Required action: Produce word for word the lines of the data below running from the one that has "Datenschutz (60, 929)" to the one that has "10 Infamous Assassinations", inclusive, and no others.

════════

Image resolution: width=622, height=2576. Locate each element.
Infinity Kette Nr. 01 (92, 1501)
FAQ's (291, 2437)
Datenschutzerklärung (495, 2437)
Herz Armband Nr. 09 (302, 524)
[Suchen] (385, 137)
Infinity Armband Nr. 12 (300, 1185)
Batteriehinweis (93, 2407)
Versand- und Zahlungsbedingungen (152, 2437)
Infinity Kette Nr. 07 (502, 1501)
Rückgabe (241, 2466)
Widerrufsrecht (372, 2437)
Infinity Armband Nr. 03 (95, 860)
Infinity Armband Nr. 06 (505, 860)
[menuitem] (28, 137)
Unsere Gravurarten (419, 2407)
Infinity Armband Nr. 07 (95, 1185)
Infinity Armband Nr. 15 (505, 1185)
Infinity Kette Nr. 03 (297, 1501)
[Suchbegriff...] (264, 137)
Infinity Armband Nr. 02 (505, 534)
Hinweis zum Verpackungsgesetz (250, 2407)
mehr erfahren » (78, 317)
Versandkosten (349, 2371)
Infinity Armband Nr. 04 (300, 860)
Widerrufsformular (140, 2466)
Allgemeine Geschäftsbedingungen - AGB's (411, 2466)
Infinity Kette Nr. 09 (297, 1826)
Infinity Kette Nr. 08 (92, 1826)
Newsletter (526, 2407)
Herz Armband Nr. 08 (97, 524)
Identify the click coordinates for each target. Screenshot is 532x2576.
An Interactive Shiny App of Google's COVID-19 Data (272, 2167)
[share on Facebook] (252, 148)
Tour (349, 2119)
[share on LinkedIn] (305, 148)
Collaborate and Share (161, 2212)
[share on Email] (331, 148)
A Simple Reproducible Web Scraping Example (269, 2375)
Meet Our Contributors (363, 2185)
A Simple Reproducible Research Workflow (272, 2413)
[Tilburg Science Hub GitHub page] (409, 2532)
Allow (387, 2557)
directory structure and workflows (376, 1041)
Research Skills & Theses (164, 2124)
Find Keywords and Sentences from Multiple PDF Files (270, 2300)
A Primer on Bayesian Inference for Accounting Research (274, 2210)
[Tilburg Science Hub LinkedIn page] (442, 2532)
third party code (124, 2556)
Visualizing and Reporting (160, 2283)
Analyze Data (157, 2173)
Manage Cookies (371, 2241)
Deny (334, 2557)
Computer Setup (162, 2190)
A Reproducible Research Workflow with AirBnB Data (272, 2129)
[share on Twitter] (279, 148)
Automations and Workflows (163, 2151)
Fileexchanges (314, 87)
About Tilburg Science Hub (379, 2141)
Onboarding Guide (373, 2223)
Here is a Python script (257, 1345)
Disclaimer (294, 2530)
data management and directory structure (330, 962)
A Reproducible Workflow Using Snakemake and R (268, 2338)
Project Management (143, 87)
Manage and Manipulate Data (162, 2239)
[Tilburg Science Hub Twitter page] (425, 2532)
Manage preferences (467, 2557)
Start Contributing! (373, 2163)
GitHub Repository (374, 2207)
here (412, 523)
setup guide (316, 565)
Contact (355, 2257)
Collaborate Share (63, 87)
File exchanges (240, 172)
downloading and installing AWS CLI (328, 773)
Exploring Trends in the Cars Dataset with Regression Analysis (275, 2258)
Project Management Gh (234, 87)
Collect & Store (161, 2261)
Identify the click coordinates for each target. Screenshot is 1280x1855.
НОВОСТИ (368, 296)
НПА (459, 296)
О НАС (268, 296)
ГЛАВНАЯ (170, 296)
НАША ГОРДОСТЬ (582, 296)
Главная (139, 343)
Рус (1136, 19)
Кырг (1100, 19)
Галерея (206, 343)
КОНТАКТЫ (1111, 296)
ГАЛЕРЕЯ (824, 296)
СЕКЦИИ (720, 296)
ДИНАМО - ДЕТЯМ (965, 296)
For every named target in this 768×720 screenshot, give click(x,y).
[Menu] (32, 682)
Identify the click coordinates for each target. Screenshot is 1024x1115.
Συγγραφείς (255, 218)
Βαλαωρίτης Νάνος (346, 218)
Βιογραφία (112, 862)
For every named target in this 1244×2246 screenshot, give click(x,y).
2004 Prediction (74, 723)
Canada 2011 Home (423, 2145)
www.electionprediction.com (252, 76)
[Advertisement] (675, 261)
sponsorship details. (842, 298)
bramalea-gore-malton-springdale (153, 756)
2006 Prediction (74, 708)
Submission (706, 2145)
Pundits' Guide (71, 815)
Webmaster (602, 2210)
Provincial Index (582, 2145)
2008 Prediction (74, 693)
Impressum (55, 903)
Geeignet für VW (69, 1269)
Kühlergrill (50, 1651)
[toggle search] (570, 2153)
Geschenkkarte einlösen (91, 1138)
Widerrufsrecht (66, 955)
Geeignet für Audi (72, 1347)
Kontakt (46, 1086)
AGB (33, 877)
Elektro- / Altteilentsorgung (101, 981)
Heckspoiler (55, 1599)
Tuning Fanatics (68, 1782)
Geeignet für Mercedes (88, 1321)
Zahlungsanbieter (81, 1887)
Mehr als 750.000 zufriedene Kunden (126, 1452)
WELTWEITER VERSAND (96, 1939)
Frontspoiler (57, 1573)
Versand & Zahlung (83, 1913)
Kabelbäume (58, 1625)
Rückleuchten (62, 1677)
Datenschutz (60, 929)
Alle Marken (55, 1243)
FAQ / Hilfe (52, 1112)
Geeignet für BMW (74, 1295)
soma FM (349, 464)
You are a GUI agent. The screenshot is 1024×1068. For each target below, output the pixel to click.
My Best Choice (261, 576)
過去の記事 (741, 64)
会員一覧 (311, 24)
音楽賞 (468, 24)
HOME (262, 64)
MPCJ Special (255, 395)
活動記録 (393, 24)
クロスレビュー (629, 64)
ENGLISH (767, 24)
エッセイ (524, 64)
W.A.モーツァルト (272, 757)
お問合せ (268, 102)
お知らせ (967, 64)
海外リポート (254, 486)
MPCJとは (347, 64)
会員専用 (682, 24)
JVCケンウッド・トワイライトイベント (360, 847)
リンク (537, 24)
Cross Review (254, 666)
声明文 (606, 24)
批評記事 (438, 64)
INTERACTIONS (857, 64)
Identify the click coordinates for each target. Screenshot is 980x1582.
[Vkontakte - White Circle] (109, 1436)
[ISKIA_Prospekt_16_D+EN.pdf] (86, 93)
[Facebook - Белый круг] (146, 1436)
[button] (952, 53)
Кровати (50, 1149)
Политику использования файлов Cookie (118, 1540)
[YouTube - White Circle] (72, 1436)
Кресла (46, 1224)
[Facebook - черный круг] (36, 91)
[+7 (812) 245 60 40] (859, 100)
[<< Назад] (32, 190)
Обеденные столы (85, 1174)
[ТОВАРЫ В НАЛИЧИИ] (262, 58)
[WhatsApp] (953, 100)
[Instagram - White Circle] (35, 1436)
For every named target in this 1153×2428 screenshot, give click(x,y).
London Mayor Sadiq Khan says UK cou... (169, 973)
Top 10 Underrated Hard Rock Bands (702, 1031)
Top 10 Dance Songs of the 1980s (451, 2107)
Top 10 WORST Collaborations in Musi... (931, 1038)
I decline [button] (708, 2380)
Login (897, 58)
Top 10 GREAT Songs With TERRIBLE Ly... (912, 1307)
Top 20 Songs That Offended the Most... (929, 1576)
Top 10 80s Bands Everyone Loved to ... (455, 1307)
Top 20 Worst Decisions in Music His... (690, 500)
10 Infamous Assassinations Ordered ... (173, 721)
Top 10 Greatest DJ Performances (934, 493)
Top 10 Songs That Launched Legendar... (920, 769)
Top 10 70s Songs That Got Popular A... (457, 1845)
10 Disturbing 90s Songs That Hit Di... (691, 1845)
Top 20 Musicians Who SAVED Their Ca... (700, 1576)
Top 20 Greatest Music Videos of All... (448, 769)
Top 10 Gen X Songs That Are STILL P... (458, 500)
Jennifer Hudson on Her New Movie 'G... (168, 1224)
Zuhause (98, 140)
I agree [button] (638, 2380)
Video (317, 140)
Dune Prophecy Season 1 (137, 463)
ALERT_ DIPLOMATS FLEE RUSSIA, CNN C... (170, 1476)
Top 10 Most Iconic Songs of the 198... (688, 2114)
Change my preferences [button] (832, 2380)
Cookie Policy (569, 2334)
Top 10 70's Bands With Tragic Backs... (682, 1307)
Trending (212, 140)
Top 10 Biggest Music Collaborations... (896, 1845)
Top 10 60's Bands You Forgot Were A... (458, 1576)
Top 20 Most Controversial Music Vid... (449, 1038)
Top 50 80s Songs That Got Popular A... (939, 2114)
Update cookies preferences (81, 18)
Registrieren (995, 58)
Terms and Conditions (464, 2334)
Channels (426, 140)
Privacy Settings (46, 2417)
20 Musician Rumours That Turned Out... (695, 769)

════════

Answer box:
Datenschutz (60, 929)
Alle Marken (55, 1243)
FAQ / Hilfe (52, 1112)
Geeignet für BMW (74, 1295)
soma FM (349, 464)
You are a GUI agent. The screenshot is 1024×1068. For each target below, output the pixel to click.
My Best Choice (261, 576)
過去の記事 (741, 64)
会員一覧 (311, 24)
音楽賞 (468, 24)
HOME (262, 64)
MPCJ Special (255, 395)
活動記録 (393, 24)
クロスレビュー (629, 64)
ENGLISH (767, 24)
エッセイ (524, 64)
W.A.モーツァルト (272, 757)
お問合せ (268, 102)
お知らせ (967, 64)
海外リポート (254, 486)
MPCJとは (347, 64)
会員専用 (682, 24)
JVCケンウッド・トワイライトイベント (360, 847)
リンク (537, 24)
Cross Review (254, 666)
声明文 (606, 24)
批評記事 (438, 64)
INTERACTIONS (857, 64)
Identify the click coordinates for each target. Screenshot is 980x1582.
[Vkontakte - White Circle] (109, 1436)
[ISKIA_Prospekt_16_D+EN.pdf] (86, 93)
[Facebook - Белый круг] (146, 1436)
[button] (952, 53)
Кровати (50, 1149)
Политику использования файлов Cookie (118, 1540)
[YouTube - White Circle] (72, 1436)
Кресла (46, 1224)
[Facebook - черный круг] (36, 91)
[+7 (812) 245 60 40] (859, 100)
[<< Назад] (32, 190)
Обеденные столы (85, 1174)
[ТОВАРЫ В НАЛИЧИИ] (262, 58)
[WhatsApp] (953, 100)
[Instagram - White Circle] (35, 1436)
For every named target in this 1153×2428 screenshot, give click(x,y).
London Mayor Sadiq Khan says UK cou... (169, 973)
Top 10 Underrated Hard Rock Bands (702, 1031)
Top 10 Dance Songs of the 1980s (451, 2107)
Top 10 WORST Collaborations in Musi... (931, 1038)
I decline [button] (708, 2380)
Login (897, 58)
Top 10 GREAT Songs With TERRIBLE Ly... (912, 1307)
Top 20 Songs That Offended the Most... (929, 1576)
Top 10 80s Bands Everyone Loved to ... (455, 1307)
Top 20 Worst Decisions in Music His... (690, 500)
10 Infamous Assassinations Ordered ... (173, 721)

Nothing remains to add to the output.